Work to be completed — Please count the lines in the data below that hold the word "Rabies", and give only the number.

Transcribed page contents
____

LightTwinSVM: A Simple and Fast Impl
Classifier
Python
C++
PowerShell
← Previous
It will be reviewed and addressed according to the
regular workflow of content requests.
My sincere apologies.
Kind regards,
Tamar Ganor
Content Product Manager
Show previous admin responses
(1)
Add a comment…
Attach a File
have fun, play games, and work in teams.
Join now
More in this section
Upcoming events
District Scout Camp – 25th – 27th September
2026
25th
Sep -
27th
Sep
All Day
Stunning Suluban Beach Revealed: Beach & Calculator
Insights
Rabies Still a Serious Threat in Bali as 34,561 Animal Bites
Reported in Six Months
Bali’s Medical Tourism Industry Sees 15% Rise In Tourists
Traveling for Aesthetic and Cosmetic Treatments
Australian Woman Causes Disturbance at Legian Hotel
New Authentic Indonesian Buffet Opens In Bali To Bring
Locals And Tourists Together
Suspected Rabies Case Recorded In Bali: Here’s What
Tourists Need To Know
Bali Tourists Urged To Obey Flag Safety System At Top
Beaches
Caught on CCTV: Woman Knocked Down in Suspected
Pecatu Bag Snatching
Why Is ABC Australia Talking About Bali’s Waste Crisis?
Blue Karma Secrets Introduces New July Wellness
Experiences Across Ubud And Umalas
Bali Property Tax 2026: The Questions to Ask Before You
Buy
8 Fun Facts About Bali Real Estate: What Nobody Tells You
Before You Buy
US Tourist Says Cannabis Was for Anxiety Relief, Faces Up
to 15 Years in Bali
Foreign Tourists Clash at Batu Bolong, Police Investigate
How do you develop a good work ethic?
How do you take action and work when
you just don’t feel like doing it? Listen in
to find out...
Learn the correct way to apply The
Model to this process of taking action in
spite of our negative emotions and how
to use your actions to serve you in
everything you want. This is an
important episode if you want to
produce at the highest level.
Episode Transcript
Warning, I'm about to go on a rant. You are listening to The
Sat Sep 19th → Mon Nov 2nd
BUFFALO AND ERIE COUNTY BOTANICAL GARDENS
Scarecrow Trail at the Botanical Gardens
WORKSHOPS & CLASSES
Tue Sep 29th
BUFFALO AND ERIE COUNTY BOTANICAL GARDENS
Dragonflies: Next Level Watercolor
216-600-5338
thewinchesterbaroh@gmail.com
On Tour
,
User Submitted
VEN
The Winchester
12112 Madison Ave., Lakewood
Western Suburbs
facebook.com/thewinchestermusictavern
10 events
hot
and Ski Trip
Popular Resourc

____

Your response — 2